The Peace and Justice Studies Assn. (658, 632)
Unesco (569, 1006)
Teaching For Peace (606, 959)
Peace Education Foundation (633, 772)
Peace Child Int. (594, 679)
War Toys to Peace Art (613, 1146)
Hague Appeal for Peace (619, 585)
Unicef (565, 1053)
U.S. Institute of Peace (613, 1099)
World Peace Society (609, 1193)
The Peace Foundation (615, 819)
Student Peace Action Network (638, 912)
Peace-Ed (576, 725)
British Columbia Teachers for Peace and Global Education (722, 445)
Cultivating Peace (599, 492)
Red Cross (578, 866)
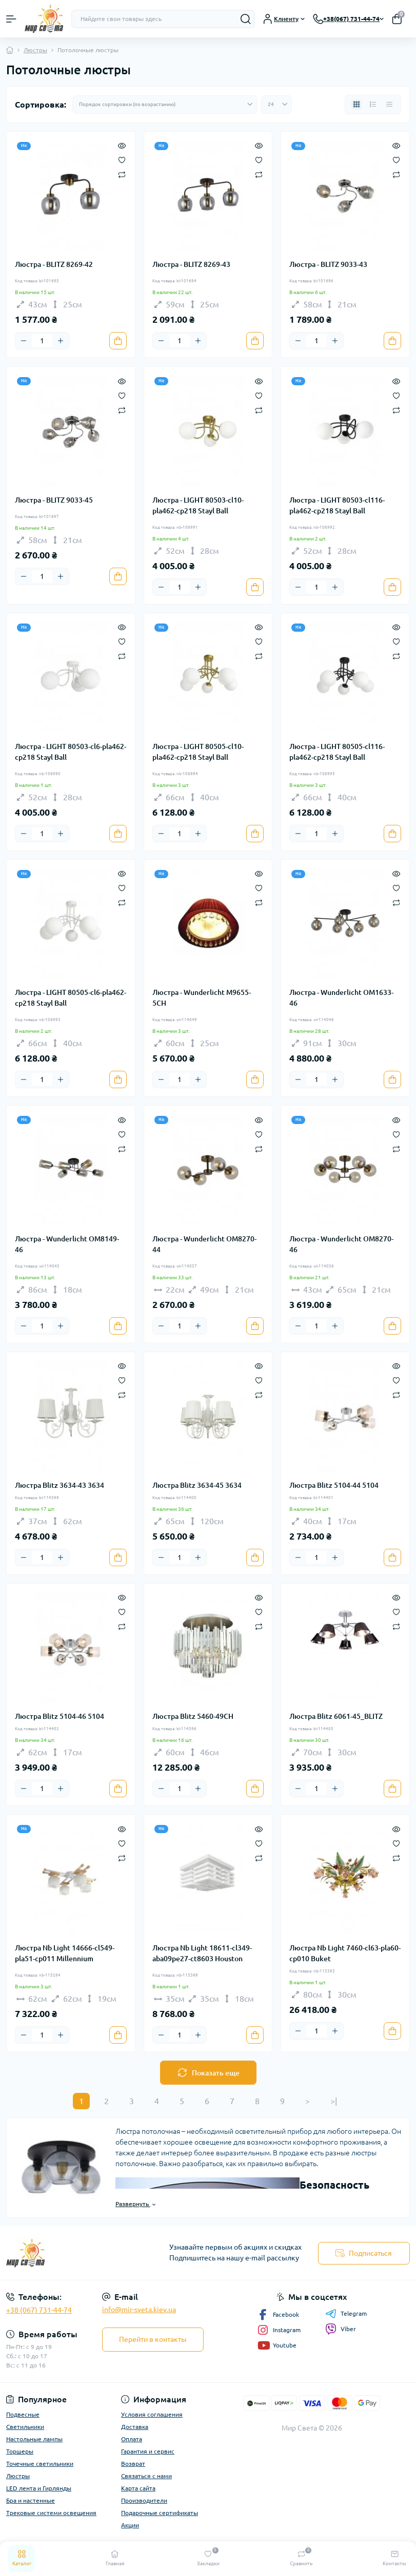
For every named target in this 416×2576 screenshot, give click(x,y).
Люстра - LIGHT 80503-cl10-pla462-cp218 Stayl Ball (198, 505)
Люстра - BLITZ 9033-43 (328, 264)
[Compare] (122, 174)
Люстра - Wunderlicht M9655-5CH (201, 997)
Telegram (346, 2313)
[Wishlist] (122, 159)
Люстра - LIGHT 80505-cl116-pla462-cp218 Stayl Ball (337, 751)
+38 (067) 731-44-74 (39, 2310)
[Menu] (11, 19)
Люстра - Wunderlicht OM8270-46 (341, 1244)
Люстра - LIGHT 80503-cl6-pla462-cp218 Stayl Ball (70, 751)
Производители (144, 2500)
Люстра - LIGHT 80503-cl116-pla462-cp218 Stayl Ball (337, 505)
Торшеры (19, 2451)
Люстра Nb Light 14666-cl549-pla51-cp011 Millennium (64, 1953)
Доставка (134, 2426)
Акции (130, 2525)
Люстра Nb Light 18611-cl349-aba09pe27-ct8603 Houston (202, 1953)
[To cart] (118, 340)
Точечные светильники (39, 2463)
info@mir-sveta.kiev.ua (139, 2309)
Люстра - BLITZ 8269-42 (54, 264)
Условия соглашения (152, 2414)
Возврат (133, 2463)
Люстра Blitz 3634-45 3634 (197, 1485)
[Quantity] (42, 341)
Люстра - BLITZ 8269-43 (191, 264)
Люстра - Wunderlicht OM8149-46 (67, 1244)
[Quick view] (122, 145)
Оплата (131, 2439)
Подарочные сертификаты (159, 2512)
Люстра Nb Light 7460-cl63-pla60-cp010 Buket (345, 1953)
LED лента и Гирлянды (38, 2488)
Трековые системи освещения (51, 2512)
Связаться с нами (146, 2476)
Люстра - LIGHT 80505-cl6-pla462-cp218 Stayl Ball (70, 997)
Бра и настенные (30, 2500)
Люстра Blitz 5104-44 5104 (334, 1485)
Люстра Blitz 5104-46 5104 (59, 1716)
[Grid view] (356, 104)
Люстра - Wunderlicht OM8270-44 (204, 1244)
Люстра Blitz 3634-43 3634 (59, 1485)
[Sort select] (164, 104)
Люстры (35, 50)
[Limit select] (276, 104)
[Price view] (389, 104)
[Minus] (23, 341)
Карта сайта (138, 2488)
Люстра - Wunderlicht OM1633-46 (341, 997)
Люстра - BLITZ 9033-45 (54, 500)
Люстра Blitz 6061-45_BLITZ (336, 1716)
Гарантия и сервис (147, 2451)
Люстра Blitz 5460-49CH (192, 1716)
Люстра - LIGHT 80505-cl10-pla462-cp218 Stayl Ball (198, 751)
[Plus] (60, 341)
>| (333, 2101)
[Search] (246, 19)
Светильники (25, 2426)
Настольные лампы (34, 2439)
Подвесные (22, 2414)
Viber (340, 2329)
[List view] (373, 104)
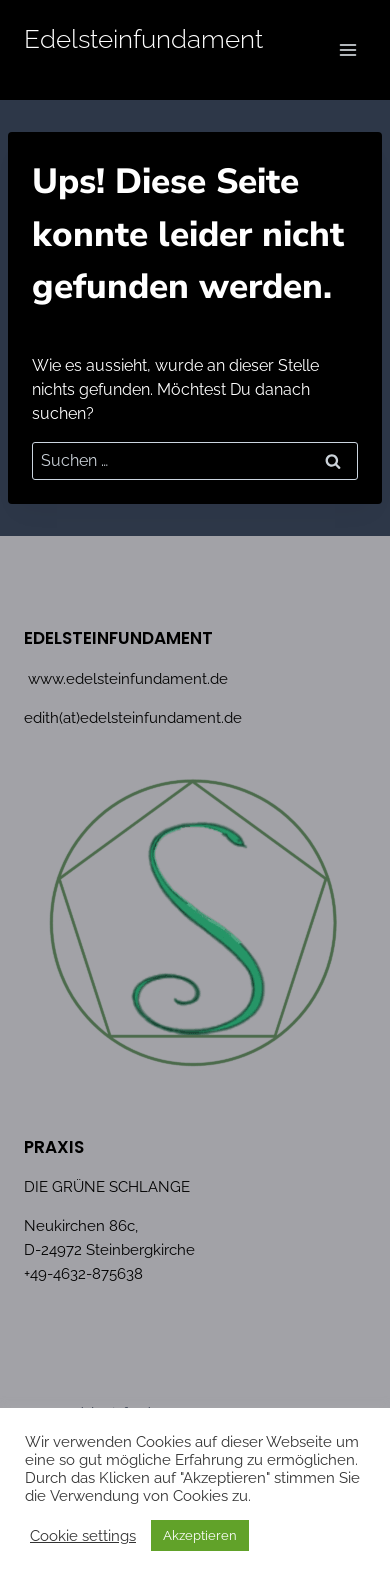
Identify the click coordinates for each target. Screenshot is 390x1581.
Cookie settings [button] (83, 1535)
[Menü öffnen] (347, 49)
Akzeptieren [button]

### ASSIGNED TASK
Restate word for word each line from the top of the listing down to and including the line that holds "[Wishlist] (122, 159)". Drop any pictures.

### RESULT OF THE EXERCISE
The Peace and Justice Studies Assn. (658, 632)
Unesco (569, 1006)
Teaching For Peace (606, 959)
Peace Education Foundation (633, 772)
Peace Child Int. (594, 679)
War Toys to Peace Art (613, 1146)
Hague Appeal for Peace (619, 585)
Unicef (565, 1053)
U.S. Institute of Peace (613, 1099)
World Peace Society (609, 1193)
The Peace Foundation (615, 819)
Student Peace Action Network (638, 912)
Peace-Ed (576, 725)
British Columbia Teachers for Peace and Global Education (722, 445)
Cultivating Peace (599, 492)
Red Cross (578, 866)
For every named target in this 416×2576 screenshot, give click(x,y).
Люстра - LIGHT 80503-cl10-pla462-cp218 Stayl Ball (198, 505)
Люстра - BLITZ 9033-43 (328, 264)
[Compare] (122, 174)
Люстра - Wunderlicht M9655-5CH (201, 997)
Telegram (346, 2313)
[Wishlist] (122, 159)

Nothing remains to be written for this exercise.